## ACTIVITY
Go to the line holding "tools & paint plus much more" in the data below. Return it and each line after it through the last, exactly, and skip the pictures.

*** DATASET EXTRACT Section Begins ***

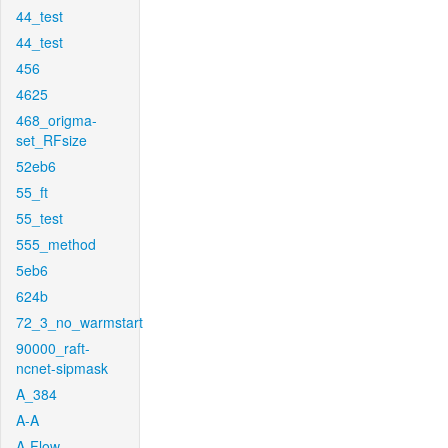
44_test
44_test
456
4625
468_origma-
set_RFsize
52eb6
55_ft
55_test
555_method
5eb6
624b
72_3_no_warmstart
90000_raft-
ncnet-sipmask
A_384
A-A
A-Flow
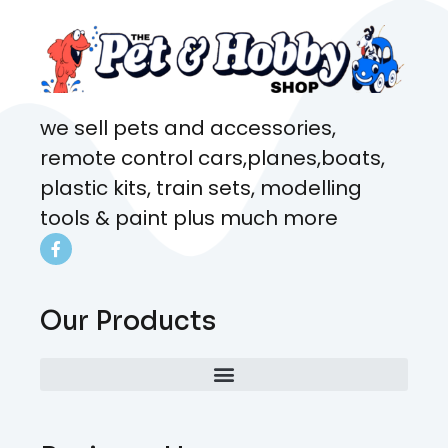
we sell pets and accessories,
remote control cars,planes,boats,
plastic kits, train sets, modelling
tools & paint plus much more
Our Products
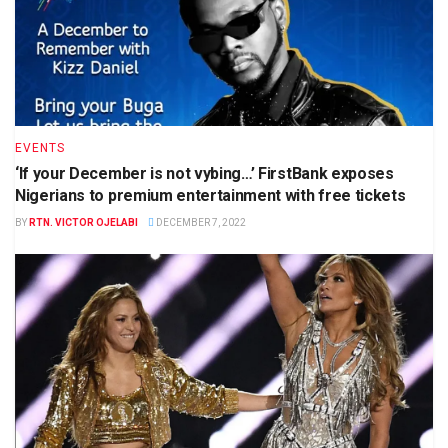
EVENTS
‘If your December is not vybing…’ FirstBank exposes
Nigerians to premium entertainment with free tickets
BY
RTN. VICTOR OJELABI
DECEMBER 7, 2022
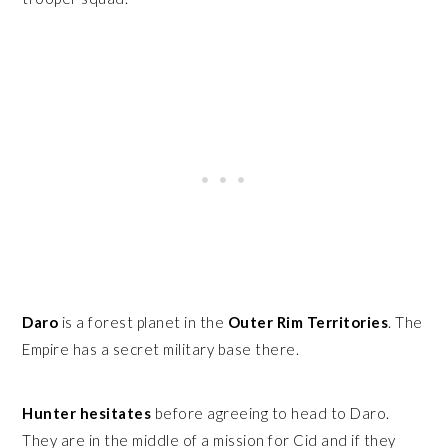
Daro
is a forest planet in the
Outer Rim Territories
. The
Empire has a secret military base there.
Hunter hesitates
before agreeing to head to Daro.
They are in the middle of a mission for Cid and if they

*** DATASET EXTRACT Section Ends ***

## RESPONSE FOR THIS EXERCISE
tools & paint plus much more
Our Products
EVENTS
‘If your December is not vybing…’ FirstBank exposes
Nigerians to premium entertainment with free tickets
BY
RTN. VICTOR OJELABI
DECEMBER 7, 2022
Daro
is a forest planet in the
Outer Rim Territories
. The
Empire has a secret military base there.
Hunter hesitates
before agreeing to head to Daro.
They are in the middle of a mission for Cid and if they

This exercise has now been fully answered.